The data
━━━━━━━━━━━━━━━━

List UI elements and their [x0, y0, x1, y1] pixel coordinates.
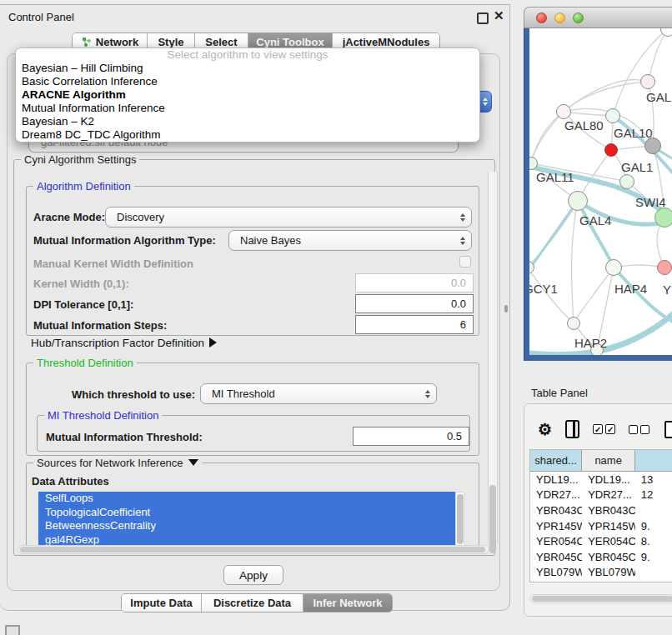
panel-splitter-handle[interactable] — [504, 305, 508, 312]
sources-group: Sources for Network Inference Data Attri… — [26, 462, 479, 551]
table-row[interactable]: YER054C YER054C 8. — [530, 533, 672, 549]
attribute-item[interactable]: BetweennessCentrality — [38, 519, 455, 533]
settings-horizontal-scrollbar[interactable] — [18, 545, 489, 554]
zoom-window-icon[interactable] — [573, 12, 584, 23]
graph-node[interactable] — [568, 191, 588, 211]
node-label: GAL1 — [621, 160, 653, 174]
attribute-item[interactable]: TopologicalCoefficient — [38, 506, 455, 520]
minimize-window-icon[interactable] — [554, 12, 565, 23]
table-row[interactable]: YDR27... YDR27... 12 — [530, 488, 672, 503]
column-header[interactable] — [635, 450, 672, 471]
sources-group-title[interactable]: Sources for Network Inference — [33, 457, 202, 469]
close-panel-icon[interactable]: ✕ — [494, 8, 504, 23]
node-label: SWI4 — [635, 195, 666, 209]
deselect-all-icon[interactable] — [629, 425, 649, 434]
mi-threshold-input[interactable]: 0.5 — [353, 427, 469, 446]
data-attributes-label: Data Attributes — [32, 475, 109, 488]
dropdown-item[interactable]: Dream8 DC_TDC Algorithm — [16, 128, 479, 142]
mi-threshold-group: MI Threshold Definition Mutual Informati… — [37, 415, 470, 452]
mi-steps-label: Mutual Information Steps: — [33, 319, 167, 332]
restore-panel-icon[interactable] — [5, 625, 20, 635]
graph-node[interactable] — [567, 317, 580, 330]
dropdown-item-selected[interactable]: ARACNE Algorithm — [16, 88, 479, 102]
column-header[interactable]: shared... — [530, 450, 582, 471]
kernel-width-input[interactable]: 0.0 — [355, 273, 474, 292]
network-canvas[interactable]: GAL80 GAL10 GAL1 GAL11 SWI4 GAL4 GCY1 HA… — [529, 28, 672, 355]
node-table: shared... name YDL19... YDL19... 13 YDR2… — [529, 449, 672, 582]
threshold-definition-title: Threshold Definition — [33, 357, 137, 369]
algorithm-combobox-stepper-icon[interactable] — [479, 91, 492, 112]
columns-icon[interactable] — [565, 420, 579, 438]
stepper-icon — [425, 384, 430, 403]
select-all-icon[interactable]: ✓ ✓ — [593, 424, 615, 434]
node-label: GAL4 — [579, 213, 611, 228]
node-label: GAL11 — [536, 170, 574, 184]
threshold-definition-group: Threshold Definition Which threshold to … — [26, 362, 479, 456]
graph-node[interactable] — [605, 108, 620, 123]
dropdown-placeholder: Select algorithm to view settings — [16, 48, 479, 62]
node-label: HAP2 — [574, 336, 607, 350]
manual-kernel-checkbox[interactable] — [459, 256, 471, 268]
algorithm-definition-title: Algorithm Definition — [33, 180, 134, 192]
graph-node[interactable] — [657, 260, 672, 275]
algorithm-definition-group: Algorithm Definition Aracne Mode: Discov… — [26, 186, 479, 336]
data-attributes-list: SelfLoops TopologicalCoefficient Between… — [38, 492, 465, 547]
graph-node[interactable] — [654, 208, 672, 228]
attribute-item[interactable]: SelfLoops — [38, 492, 455, 506]
node-label: GAL80 — [564, 118, 604, 132]
network-window-titlebar[interactable] — [524, 7, 672, 28]
table-row[interactable]: YDL19... YDL19... 13 — [530, 472, 672, 488]
apply-button[interactable]: Apply — [223, 565, 283, 585]
table-horizontal-scrollbar[interactable] — [529, 594, 672, 603]
collapse-right-icon — [209, 338, 217, 348]
settings-vertical-scrollbar[interactable] — [488, 172, 498, 543]
attributes-scrollbar[interactable] — [455, 492, 465, 547]
control-panel-window: Control Panel ✕ Network Style Select Cyn… — [0, 4, 510, 611]
dpi-tolerance-label: DPI Tolerance [0,1]: — [33, 298, 133, 311]
gear-icon[interactable]: ⚙ — [538, 422, 552, 438]
which-threshold-label: Which threshold to use: — [72, 388, 195, 401]
table-row[interactable]: YBR045C YBR045C 9. — [530, 549, 672, 565]
app-root: { "control_panel": { "title": "Control P… — [0, 0, 672, 635]
control-panel-title: Control Panel — [8, 11, 74, 23]
graph-node[interactable] — [605, 259, 622, 276]
export-table-icon[interactable] — [664, 421, 672, 438]
tab-impute-data[interactable]: Impute Data — [122, 594, 202, 612]
node-label: Y — [663, 282, 671, 297]
stepper-icon — [460, 231, 465, 250]
data-attributes-items: SelfLoops TopologicalCoefficient Between… — [38, 492, 455, 547]
which-threshold-select[interactable]: MI Threshold — [200, 383, 437, 404]
table-row[interactable]: YBL079W YBL079W — [530, 565, 672, 581]
tab-infer-network[interactable]: Infer Network — [303, 594, 392, 612]
dpi-tolerance-input[interactable]: 0.0 — [355, 294, 474, 313]
tab-discretize-data[interactable]: Discretize Data — [202, 594, 303, 612]
column-header[interactable]: name — [582, 450, 635, 471]
dropdown-item[interactable]: Mutual Information Inference — [16, 102, 479, 115]
graph-node[interactable] — [556, 104, 571, 119]
kernel-width-label: Kernel Width (0,1): — [33, 278, 129, 290]
cyni-algorithm-settings-group: Cyni Algorithm Settings Algorithm Defini… — [13, 159, 495, 556]
mi-type-select[interactable]: Naive Bayes — [228, 230, 472, 251]
table-toolbar: ⚙ ✓ ✓ — [524, 416, 672, 442]
aracne-mode-select[interactable]: Discovery — [105, 207, 472, 228]
dropdown-item[interactable]: Bayesian – Hill Climbing — [16, 62, 479, 75]
table-row[interactable]: YPR145W YPR145W 9. — [530, 518, 672, 534]
table-row[interactable]: YLR345W YLR345W 9. — [530, 580, 672, 582]
manual-kernel-label: Manual Kernel Width Definition — [33, 258, 193, 270]
collapse-down-icon — [188, 459, 198, 466]
close-window-icon[interactable] — [536, 12, 547, 23]
settings-group-title: Cyni Algorithm Settings — [21, 153, 139, 166]
mi-steps-input[interactable]: 6 — [355, 315, 474, 334]
node-label: HAP4 — [614, 282, 647, 296]
graph-node-selected[interactable] — [604, 143, 618, 157]
graph-node[interactable] — [619, 174, 634, 189]
table-row[interactable]: YBR043C YBR043C — [530, 502, 672, 518]
dropdown-item[interactable]: Basic Correlation Inference — [16, 75, 479, 88]
hub-definition-toggle[interactable]: Hub/Transcription Factor Definition — [31, 337, 217, 349]
dropdown-item[interactable]: Bayesian – K2 — [16, 115, 479, 128]
graph-node[interactable] — [644, 138, 661, 154]
network-view-window: GAL80 GAL10 GAL1 GAL11 SWI4 GAL4 GCY1 HA… — [524, 7, 672, 361]
graph-node[interactable] — [640, 74, 655, 89]
algorithm-dropdown-list: Select algorithm to view settings Bayesi… — [15, 48, 480, 142]
float-panel-icon[interactable] — [477, 12, 489, 24]
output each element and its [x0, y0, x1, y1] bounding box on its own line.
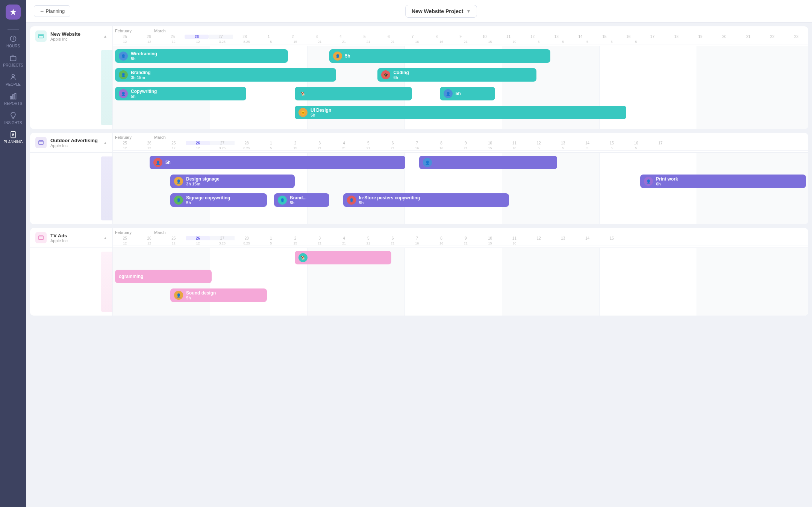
- task-bar-outdoor-2[interactable]: 👤: [419, 156, 557, 169]
- task-avatar: 🎓: [381, 70, 390, 79]
- svg-rect-4: [12, 95, 14, 99]
- collapse-new-website[interactable]: ▲: [103, 34, 107, 38]
- month-mar: March: [154, 29, 166, 33]
- task-branding[interactable]: 👤 Branding 3h 15m: [115, 68, 336, 82]
- month-feb-outdoor: February: [115, 135, 132, 140]
- calendar-container[interactable]: New Website Apple Inc ▲ February March 2…: [26, 23, 812, 507]
- svg-rect-9: [39, 236, 43, 240]
- task-avatar: 👤: [174, 291, 183, 300]
- task-tvads-bar1[interactable]: 🐕: [295, 251, 391, 264]
- task-avatar: 👤: [644, 177, 653, 186]
- main-content: ← Planning New Website Project ▼ New Web…: [26, 0, 812, 507]
- task-avatar: 🐕: [298, 89, 308, 98]
- task-copywriting[interactable]: 👤 Copywriting 5h: [115, 87, 246, 100]
- task-avatar: 👤: [119, 89, 128, 98]
- task-avatar: 👤: [278, 196, 287, 205]
- task-avatar: 👤: [444, 89, 453, 98]
- task-bar-5h-1[interactable]: 👤 5h: [329, 49, 550, 63]
- task-instore-posters[interactable]: 👤 In-Store posters copywriting 5h: [343, 193, 509, 207]
- task-sound-design[interactable]: 👤 Sound design 5h: [170, 288, 267, 302]
- task-avatar: 👤: [153, 158, 162, 167]
- app-logo[interactable]: [6, 5, 21, 20]
- task-avatar: 👤: [423, 158, 432, 167]
- project-icon-outdoor: [35, 137, 47, 148]
- task-signage-copy[interactable]: 👤 Signage copywriting 5h: [170, 193, 267, 207]
- project-block-outdoor: Outdoor Advertising Apple Inc ▲ February…: [30, 133, 808, 224]
- task-bar-outdoor-1[interactable]: 👤 5h: [150, 156, 405, 169]
- task-wireframing[interactable]: 👤 Wireframing 5h: [115, 49, 288, 63]
- month-feb-tvads: February: [115, 230, 132, 235]
- collapse-outdoor[interactable]: ▲: [103, 141, 107, 145]
- task-avatar: 🌞: [298, 108, 308, 117]
- svg-rect-7: [39, 34, 43, 38]
- task-ui-design[interactable]: 🌞 UI Design 5h: [295, 106, 626, 119]
- project-block-tvads: TV Ads Apple Inc ▲ February March 25 26 …: [30, 228, 808, 316]
- project-icon-new-website: [35, 30, 47, 42]
- sidebar-item-projects[interactable]: PROJECTS: [0, 51, 26, 70]
- task-avatar: 👤: [174, 177, 183, 186]
- task-avatar: 🐕: [298, 253, 308, 262]
- task-print-work[interactable]: 👤 Print work 6h: [640, 175, 806, 188]
- task-programming[interactable]: ogramming: [115, 270, 212, 283]
- svg-rect-1: [11, 56, 16, 61]
- project-name: New Website Project: [412, 8, 463, 14]
- sidebar-item-planning[interactable]: PLANNING: [0, 128, 26, 147]
- task-coding[interactable]: 🎓 Coding 6h: [377, 68, 536, 82]
- sidebar-divider: [8, 29, 19, 30]
- task-bar-right[interactable]: 👤 5h: [440, 87, 495, 100]
- sidebar: HOURS PROJECTS PEOPLE REPORTS INSIGHTS P…: [0, 0, 26, 507]
- month-feb: February: [115, 29, 132, 33]
- sidebar-item-hours[interactable]: HOURS: [0, 32, 26, 51]
- project-block-new-website: New Website Apple Inc ▲ February March 2…: [30, 26, 808, 129]
- task-avatar: 👤: [347, 196, 356, 205]
- month-mar-outdoor: March: [154, 135, 166, 140]
- svg-rect-3: [11, 96, 12, 99]
- month-mar-tvads: March: [154, 230, 166, 235]
- project-title-new-website: New Website Apple Inc: [50, 31, 80, 41]
- header: ← Planning New Website Project ▼: [26, 0, 812, 23]
- project-icon-tvads: [35, 232, 47, 243]
- task-bar-middle[interactable]: 🐕: [295, 87, 412, 100]
- task-avatar: 👤: [333, 52, 342, 61]
- sidebar-item-insights[interactable]: INSIGHTS: [0, 109, 26, 128]
- task-brand[interactable]: 👤 Brand... 5h: [274, 193, 329, 207]
- chevron-down-icon: ▼: [466, 9, 471, 14]
- collapse-tvads[interactable]: ▲: [103, 236, 107, 240]
- project-title-tvads: TV Ads Apple Inc: [50, 233, 68, 243]
- project-selector[interactable]: New Website Project ▼: [405, 5, 477, 18]
- back-button[interactable]: ← Planning: [34, 5, 70, 17]
- svg-rect-5: [15, 94, 16, 99]
- svg-rect-8: [39, 141, 43, 144]
- sidebar-item-reports[interactable]: REPORTS: [0, 90, 26, 109]
- sidebar-item-people[interactable]: PEOPLE: [0, 70, 26, 90]
- project-title-outdoor: Outdoor Advertising Apple Inc: [50, 138, 98, 148]
- task-avatar: 👤: [119, 70, 128, 79]
- task-avatar: 👤: [119, 52, 128, 61]
- task-avatar: 👤: [174, 196, 183, 205]
- svg-point-2: [12, 74, 15, 77]
- task-design-signage[interactable]: 👤 Design signage 3h 15m: [170, 175, 295, 188]
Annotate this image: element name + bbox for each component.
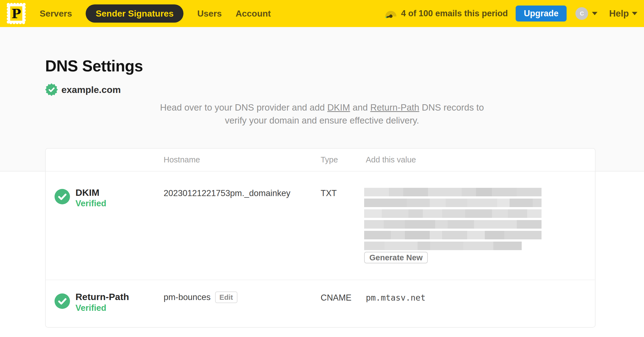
status-badge: Verified	[75, 303, 106, 313]
nav-links: Servers Sender Signatures Users Account	[40, 4, 271, 23]
nav-item-account[interactable]: Account	[236, 9, 271, 19]
intro-part: Head over to your DNS provider and add	[160, 102, 327, 113]
verified-seal-icon	[45, 83, 58, 96]
domain-name: example.com	[61, 84, 121, 95]
divider	[46, 280, 595, 280]
column-header-value: Add this value	[366, 149, 416, 171]
intro-part: and	[350, 102, 370, 113]
help-label: Help	[609, 8, 629, 19]
nav-right: 4 of 100 emails this period Upgrade C He…	[385, 6, 637, 22]
record-name: DKIM	[75, 187, 99, 198]
edit-button[interactable]: Edit	[215, 291, 237, 303]
redacted-line	[364, 220, 542, 229]
verified-check-icon	[55, 293, 70, 309]
redacted-line	[364, 199, 542, 207]
redacted-line	[364, 209, 542, 218]
usage-text: 4 of 100 emails this period	[401, 9, 508, 18]
chevron-down-icon	[592, 12, 597, 15]
dns-records-table: Hostname Type Add this value DKIM Verifi…	[45, 148, 596, 328]
redacted-line	[364, 188, 542, 196]
dns-value: pm.mtasv.net	[366, 293, 426, 303]
status-badge: Verified	[75, 199, 106, 208]
avatar: C	[575, 7, 588, 20]
hostname-value: pm-bounces	[164, 292, 211, 302]
type-value: CNAME	[321, 293, 351, 303]
chevron-down-icon	[632, 12, 637, 15]
hostname-cell: pm-bounces Edit	[164, 291, 237, 303]
postmark-logo[interactable]: P	[6, 2, 27, 25]
nav-item-users[interactable]: Users	[197, 9, 222, 19]
divider	[46, 171, 595, 172]
generate-new-button[interactable]: Generate New	[364, 252, 428, 263]
nav-item-sender-signatures[interactable]: Sender Signatures	[86, 4, 183, 23]
page-title: DNS Settings	[45, 57, 143, 75]
redacted-line	[364, 242, 522, 250]
gauge-icon	[385, 9, 397, 18]
record-name: Return-Path	[75, 291, 129, 302]
column-header-hostname: Hostname	[164, 149, 200, 171]
type-value: TXT	[321, 188, 337, 198]
logo-letter: P	[12, 6, 21, 21]
help-menu[interactable]: Help	[609, 8, 637, 19]
nav-item-servers[interactable]: Servers	[40, 9, 72, 19]
redacted-line	[364, 231, 542, 239]
domain-row: example.com	[45, 83, 121, 96]
usage-meter[interactable]: 4 of 100 emails this period	[385, 9, 508, 18]
verified-check-icon	[55, 189, 70, 204]
upgrade-button[interactable]: Upgrade	[516, 6, 567, 22]
return-path-link[interactable]: Return-Path	[370, 102, 419, 113]
redacted-dns-value	[364, 188, 542, 252]
top-nav: P Servers Sender Signatures Users Accoun…	[0, 0, 644, 27]
intro-text: Head over to your DNS provider and add D…	[148, 101, 496, 127]
column-header-type: Type	[321, 149, 338, 171]
account-menu[interactable]: C	[575, 7, 597, 20]
dkim-link[interactable]: DKIM	[327, 102, 350, 113]
hostname-value: 20230121221753pm._domainkey	[164, 188, 290, 198]
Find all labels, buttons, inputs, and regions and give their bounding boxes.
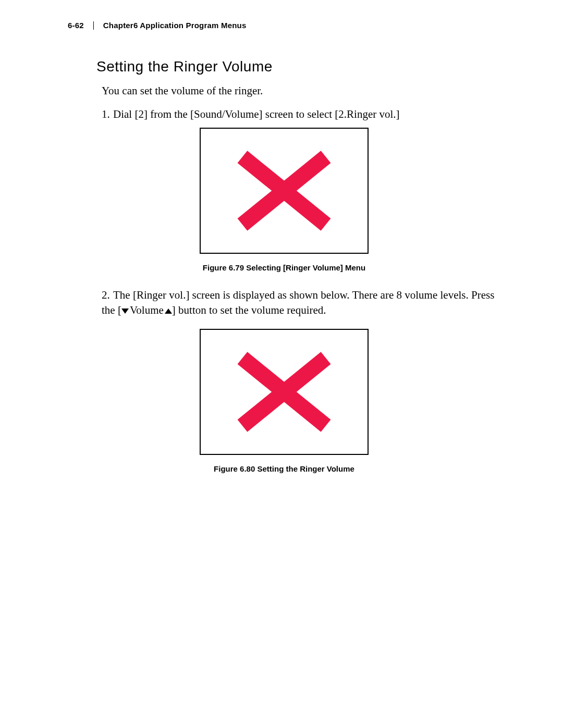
- volume-label: Volume: [130, 304, 164, 316]
- step-1: 1.Dial [2] from the [Sound/Volume] scree…: [102, 107, 500, 121]
- page-number: 6-62: [68, 21, 84, 30]
- step-number: 1.: [102, 107, 113, 121]
- volume-button-label: Volume: [121, 304, 172, 316]
- chapter-label: Chapter6 Application Program Menus: [103, 21, 247, 30]
- document-page: 6-62 Chapter6 Application Program Menus …: [0, 0, 563, 494]
- figure-2-box: [200, 329, 369, 455]
- triangle-up-icon: [165, 309, 172, 314]
- figure-1-box: [200, 128, 369, 254]
- step-1-text: Dial [2] from the [Sound/Volume] screen …: [113, 108, 400, 120]
- header-divider: [93, 21, 94, 30]
- step-2-text-b: ] button to set the volume required.: [172, 304, 326, 316]
- section-title: Setting the Ringer Volume: [96, 58, 500, 75]
- figure-1: Figure 6.79 Selecting [Ringer Volume] Me…: [68, 128, 500, 272]
- figure-2-caption: Figure 6.80 Setting the Ringer Volume: [68, 464, 500, 473]
- figure-2: Figure 6.80 Setting the Ringer Volume: [68, 329, 500, 473]
- intro-text: You can set the volume of the ringer.: [102, 84, 500, 97]
- missing-image-icon: [232, 348, 336, 436]
- triangle-down-icon: [121, 309, 129, 314]
- step-number: 2.: [102, 288, 113, 302]
- step-2: 2.The [Ringer vol.] screen is displayed …: [102, 288, 500, 317]
- page-header: 6-62 Chapter6 Application Program Menus: [68, 21, 500, 30]
- figure-1-caption: Figure 6.79 Selecting [Ringer Volume] Me…: [68, 263, 500, 272]
- missing-image-icon: [232, 146, 336, 235]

━━━━━━━━━━━━━━━━

Assignment
Take from the entries every line that has the string "intro".

Answer to this problem
intro-part: Head over to your DNS provider and add	[160, 102, 327, 113]
intro-part: and	[350, 102, 370, 113]
intro-text: Head over to your DNS provider and add D…	[148, 101, 496, 127]
- intro-text: You can set the volume of the ringer.: [102, 84, 500, 97]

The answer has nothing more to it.